E assim finalizei o #minsgame: 30 dias, mais de 496 coisas subtraídas à casa. 

De todas, a grande maioria foram dadas. Roupa aos sem abrigo; utensílios de cozinha a quem precisava; os livros lidos e relidos entregues à biblioteca local; consola a miúdos que nunca a teriam tido e cuja mãe mais tarde me disse “Fiquei a vê-los. Não percebo nada daquilo, mas a felicidade deles era tudo.” Ainda vendi 3 coisas no OLX, mas a rapidez com que me queria libertar das coisas não era compatível com processos de regateio e venda. Por outro lado, dar soube sempre melhor.

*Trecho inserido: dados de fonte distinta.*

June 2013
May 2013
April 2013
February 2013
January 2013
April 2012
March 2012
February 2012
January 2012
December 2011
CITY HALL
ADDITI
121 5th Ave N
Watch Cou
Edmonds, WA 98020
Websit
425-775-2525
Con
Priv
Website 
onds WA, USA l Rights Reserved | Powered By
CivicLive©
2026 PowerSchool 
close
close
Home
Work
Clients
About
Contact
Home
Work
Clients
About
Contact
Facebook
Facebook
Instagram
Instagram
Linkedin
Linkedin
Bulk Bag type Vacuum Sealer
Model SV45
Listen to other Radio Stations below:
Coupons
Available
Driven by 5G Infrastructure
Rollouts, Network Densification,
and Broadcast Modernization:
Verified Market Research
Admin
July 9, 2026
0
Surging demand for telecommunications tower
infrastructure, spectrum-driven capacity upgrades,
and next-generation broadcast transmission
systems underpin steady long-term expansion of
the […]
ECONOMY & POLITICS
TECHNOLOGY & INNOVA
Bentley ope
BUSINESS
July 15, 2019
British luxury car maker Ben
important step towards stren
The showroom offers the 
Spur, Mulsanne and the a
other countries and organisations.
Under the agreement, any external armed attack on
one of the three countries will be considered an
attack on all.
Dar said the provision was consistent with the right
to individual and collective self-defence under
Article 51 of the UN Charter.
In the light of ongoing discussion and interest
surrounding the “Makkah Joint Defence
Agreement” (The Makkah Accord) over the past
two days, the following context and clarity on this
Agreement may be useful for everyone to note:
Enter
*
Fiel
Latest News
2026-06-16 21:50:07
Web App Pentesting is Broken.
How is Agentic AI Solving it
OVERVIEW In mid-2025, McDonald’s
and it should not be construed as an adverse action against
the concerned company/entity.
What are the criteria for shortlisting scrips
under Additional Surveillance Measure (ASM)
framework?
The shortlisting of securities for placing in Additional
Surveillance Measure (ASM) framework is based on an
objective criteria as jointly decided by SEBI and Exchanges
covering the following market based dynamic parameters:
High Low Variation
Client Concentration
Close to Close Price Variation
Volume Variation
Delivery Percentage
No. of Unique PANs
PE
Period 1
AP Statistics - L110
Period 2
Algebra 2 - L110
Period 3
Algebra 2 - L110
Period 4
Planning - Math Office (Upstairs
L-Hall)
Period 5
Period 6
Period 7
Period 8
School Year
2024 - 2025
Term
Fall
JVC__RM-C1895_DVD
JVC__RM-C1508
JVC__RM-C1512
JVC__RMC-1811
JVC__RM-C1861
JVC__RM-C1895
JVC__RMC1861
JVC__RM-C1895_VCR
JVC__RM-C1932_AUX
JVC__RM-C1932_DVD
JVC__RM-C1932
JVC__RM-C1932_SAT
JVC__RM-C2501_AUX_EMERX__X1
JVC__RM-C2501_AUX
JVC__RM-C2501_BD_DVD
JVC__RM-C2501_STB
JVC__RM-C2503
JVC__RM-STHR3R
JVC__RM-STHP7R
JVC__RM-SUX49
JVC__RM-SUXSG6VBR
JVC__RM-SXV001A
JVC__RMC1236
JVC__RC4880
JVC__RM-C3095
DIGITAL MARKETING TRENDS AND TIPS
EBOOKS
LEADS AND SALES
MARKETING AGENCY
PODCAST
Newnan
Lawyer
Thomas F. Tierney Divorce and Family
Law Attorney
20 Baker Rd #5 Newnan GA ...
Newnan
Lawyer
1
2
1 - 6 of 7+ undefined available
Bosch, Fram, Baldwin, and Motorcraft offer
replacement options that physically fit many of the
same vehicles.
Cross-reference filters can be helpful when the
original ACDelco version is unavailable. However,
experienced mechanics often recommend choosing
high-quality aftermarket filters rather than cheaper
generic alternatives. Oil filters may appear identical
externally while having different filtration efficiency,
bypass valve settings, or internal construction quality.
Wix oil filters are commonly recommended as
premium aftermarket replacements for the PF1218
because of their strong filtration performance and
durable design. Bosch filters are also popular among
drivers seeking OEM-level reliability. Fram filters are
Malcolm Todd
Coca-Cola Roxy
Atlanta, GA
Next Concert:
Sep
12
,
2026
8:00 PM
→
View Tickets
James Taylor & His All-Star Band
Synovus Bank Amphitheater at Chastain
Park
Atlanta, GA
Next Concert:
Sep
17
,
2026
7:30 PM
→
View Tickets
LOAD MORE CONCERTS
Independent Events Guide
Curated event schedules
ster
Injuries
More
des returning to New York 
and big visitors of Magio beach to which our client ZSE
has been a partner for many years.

Fotografei as coisas diariamente; muitas delas não tinham qualquer significado emocional, mas algumas fotografias tiveram como objectivo guardar num caderno as que tinham. Porque, efectivamente, as lembranças estão connosco e não nos objectos.

A subtracção permitiu arrumar a casa; voltar atrás no tempo e endireitar o espaço. Espaço esse que me permitiu ver e usar mais as coisas que ficaram porque, se sobreviveram à subtracção,  foi por terem utilidade ou adicionarem valor à minha existência. 

Por outro lado, o espaço aberto deu-me espaço e tempo para a claridade mental; para parar e reflectir; para não ir atrás da próxima falsa sensação de urgência que qualquer anúncio grita. 

Agora penso e repenso. Não sou minimalista no sentido do Colin Wright cuja mala contém tudo quanto possui, mas sim na intenção. Na escolha ponderada.

E escrevo. Consigo ter uma secretária ampla que me permite a leveza de pensar e escrever, como na altura do lançamento do gameboy.

Por isso escreve, meu amor!, escreve. Pode ser que ao escrever desenhes o mapa do teu regresso.